Because it was the liveliness and movement of superhuman forces in nature that so impressed human beings, these could only be conceived as animate and organically mobile…conceptual needs brought organic motifs to art.

8 April 2013

Wilhelm Worringer, Abstraction and Empathy, 1907

Popular usage speaks with striking accuracy of ‘losing oneself’ in the contemplation of a work of art. In this sense, therefore, it cannot appear over-bold to attribute all aesthetic enjoyment –and perhaps even every aspect of the human sensation of happiness– to the impulse of self-alienation as its most profound and ultimate essence.

15 April 2013

Lars Spuybroek, The Sympathy of Things, chapter ‘Abstraction and Sympathy’, 2011

Sympathy is the very stuff relations are made of, but those relations exist between us and things –all designed things– before playing out between people. Sympathy is the power of things at work, working between all things, and between us as things. Humans are nothing but things among other things. There is no need for mediation between a world supposedly on one side and people on the other; we only need a web of things, corresponding, resonating, synchronizing, existing in sympathy.

29 April 2013

Henri Focillon, The Life of Forms in Art, chapters 1 and 6: ‘The World of Forms’ and ‘In Praise of Hands’, 1934

(…)we need not be surprised in noting close similarities between Greek archaism and Gothic archaism, between Greek art from of the fifth century B.C. and the sculptures of the first half of the thirteenth century A.D., between the flamboyant, or baroque state of Gothic, and eighteenth-century rococo art. The history of forms cannot be indicated by a single ascending line. One style comes to an end; another comes to life. It is only natural that mankind should revaluate these styles over and over again, and it is in the application to this task that I apprehend the constancy and the identity of the human spirit.

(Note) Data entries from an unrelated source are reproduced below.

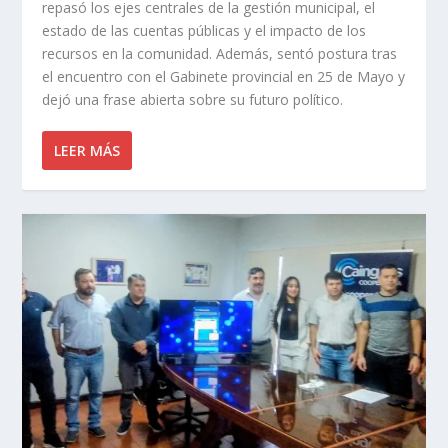
repasó los ejes centrales de la gestión municipal, el
estado de las cuentas públicas y el impacto de los
recursos en la comunidad. Además, sentó postura tras
el encuentro con el Gabinete provincial en 25 de Mayo y
dejó una frase abierta sobre su futuro político.
LEER MÁS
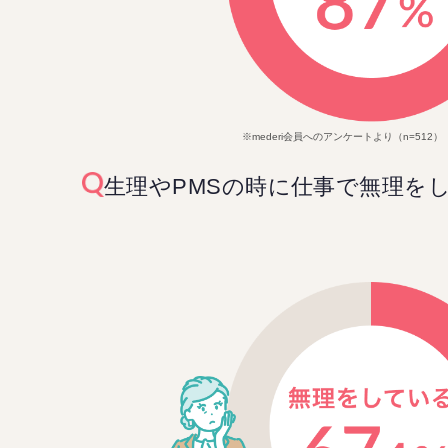
※mederi会員へのアンケートより（n=512）
生理やPMSの時に仕事で無理を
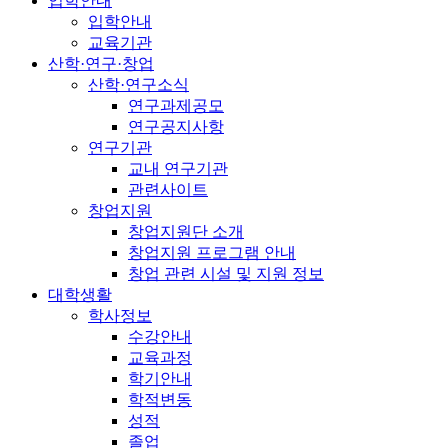
입학안내
입학안내
교육기관
산학·연구·창업
산학·연구소식
연구과제공모
연구공지사항
연구기관
교내 연구기관
관련사이트
창업지원
창업지원단 소개
창업지원 프로그램 안내
창업 관련 시설 및 지원 정보
대학생활
학사정보
수강안내
교육과정
학기안내
학적변동
성적
졸업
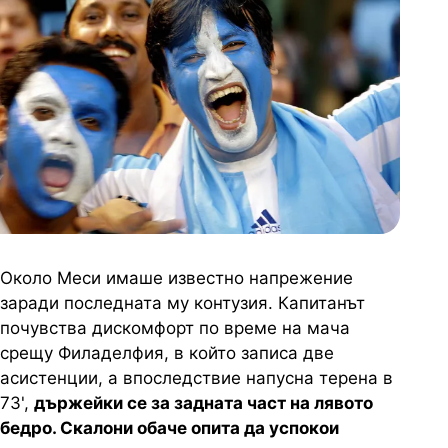
Около Меси имаше известно напрежение
заради последната му контузия. Капитанът
почувства дискомфорт по време на мача
срещу Филаделфия, в който записа две
асистенции, а впоследствие напусна терена в
73',
държейки се за задната част на лявото
бедро. Скалони обаче опита да успокои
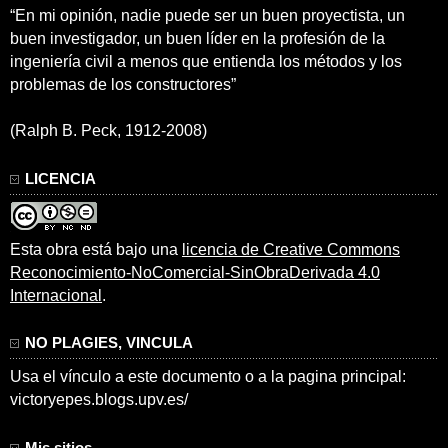
“En mi opinión, nadie puede ser un buen proyectista, un
buen investigador, un buen líder en la profesión de la
ingeniería civil a menos que entienda los métodos y los
problemas de los constructores”
(Ralph B. Peck, 1912-2008)
LICENCIA
Esta obra está bajo una
licencia de Creative Commons
Reconocimiento-NoComercial-SinObraDerivada 4.0
Internacional
.
NO PLAGIES, VINCULA
Usa el vínculo a este documento o a la pagina principal:
victoryepes.blogs.upv.es/
Mis sitios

All sessions took place at 7pm at Witte de With Center for Contemporary Art.

About CAP

CAP has been founded by Henk Oosterling and Awee Prins as the Dutch Centrum voor Filosofie en Kunst (CFK) in 1992. The research platform and its international network of friends organizes and contributes to symposia, seminars and conferences. It also actively supports discursive strategies and problem analyses on policy level.
Over the years CAP has developed several fields of research such as Intermedialities, Dasein as Design, Urban Reflections, Philosophy and Literature, Aesthetics and Culture, Digital Aesthetics and, more recently, Speculative Art Theory.